The impact of mutations on structure in the X variant was quantified by the ratio of the \({RMSD}_{C\alpha }(X)\) values of the mutated (m) and not mutated (nm) residues:

$${RMSD}_{C\alpha }(\mathrm{m})/{RMSD}_{C\alpha }(\mathrm{nm})= \sqrt{\frac{\sum_{i=1}^{m}{({P}_{i,C\alpha }^{X}-{P}_{i,C\alpha }^{R0})}^{2}}{m}} / \sqrt{\frac{\sum_{j=1}^{nm}{({P}_{j,C\alpha }^{X}-{P}_{j,C\alpha }^{R0})}^{2}}{nm}}$$
(4)

where \({RMSD}_{C\alpha }(X)\) is the root-mean square deviation of the \(C\alpha \) positions in the X evolutionary intermediate from the starting (R0) structure. \({P}_{i,C\alpha }^{X}\) and \({P}_{i,C\alpha }^{R0}\) are the positions of the \(C\alpha \) atom of residue i in the X intermediate and the R0 starting variant. Residues were grouped based on whether they were mutated or not in the given round of the PTE → AE conversion. m is the number of mutated, nm is the number of not mutated residues.
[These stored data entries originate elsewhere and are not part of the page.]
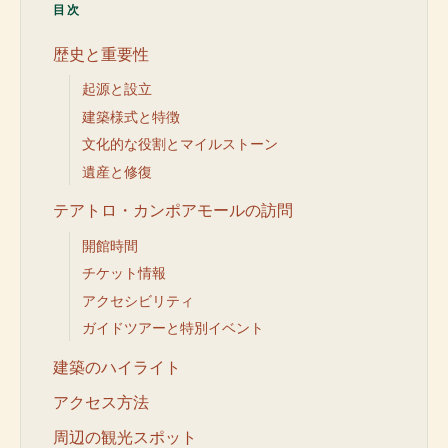
目次
歴史と重要性
起源と設立
建築様式と特徴
文化的な役割とマイルストーン
遺産と修復
テアトロ・カンポアモールの訪問
開館時間
チケット情報
アクセシビリティ
ガイドツアーと特別イベント
建築のハイライト
アクセス方法
周辺の観光スポット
In the analysis of loop distances, the corresponding residue numbers in the PDB structures were identified based on sequence alignment to the wild type PTE sequence.

Covariance analysis

The covariance of changes in dynamics was defined as:

$${K}_{{ID}_{i},{ID}_{j}}= cov\left[{\Delta ID}_{i},{\Delta ID}_{j}\right]=cov\left[{(ID}_{i}-{ID}_{0}),{(ID}_{j}-{ID}_{0})\right]$$
(5)

where \({\Delta ID}_{i}\) and \({\Delta ID}_{j}\) are the differences in disorder scores of residues i and j from the starting R0 variant.

The covariance of structure and dynamics changes were defined as:

$${K}_{{ID}_{i},{C\alpha }_{j}}= cov\left[{\Delta ID}_{i},{\Delta C\alpha }_{j}\right]=cov\left[{(ID}_{i}-{ID}_{0}),{(C\alpha }_{j}-{C\alpha }_{0})\right]$$
(6)

where \({\Delta ID}_{i}\) is the difference in disorder scores of residue i from the starting R0 variant. \({\Delta C\alpha }_{j}\) is the difference in Cα of residue j from the starting R0 variant.

Covariance matrices were calculated using the R software package (https://www.R-project.org/).

Co-evolution analysis

Co-evolving residue pairs were identified with GREMLIN webserver28 using the wild type PTE22 sequence. The GREMLIN method is based on a multiple sequence alignment (MSA) by HHblits39 with homologue sequences > 90% identity, > 75% coverage and < 25% gaps in MSA. The PTE (A0A060GYS1) co-evolutionary analysis was performed using 819 sequences. Co-evolving amino acids were defined as residue pairs above a scaled score of 1 (Table S2).